• Task description: Transcribe exactly, and only, the lines from the one containing "советского производства. Справа" through the last line of the data.

[Saved entries]

================================

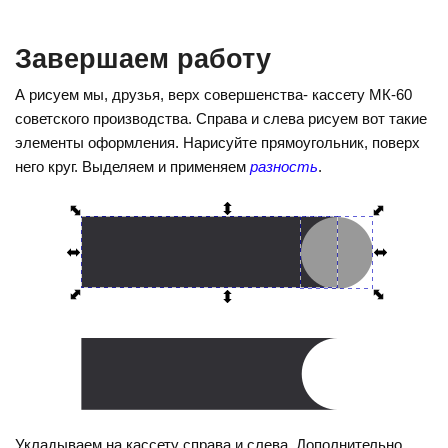
Завершаем работу
А рисуем мы, друзья, верх совершенства- кассету МК-60
советского производства. Справа и слева рисуем вот такие
элементы оформления. Нарисуйте прямоугольник, поверх
него круг. Выделяем и применяем
разность
.
Укладываем на кассету справа и слева. Дополнительно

================================

• Result:
советского производства. Справа и слева рисуем вот такие
элементы оформления. Нарисуйте прямоугольник, поверх
него круг. Выделяем и применяем
разность
.
Укладываем на кассету справа и слева. Дополнительно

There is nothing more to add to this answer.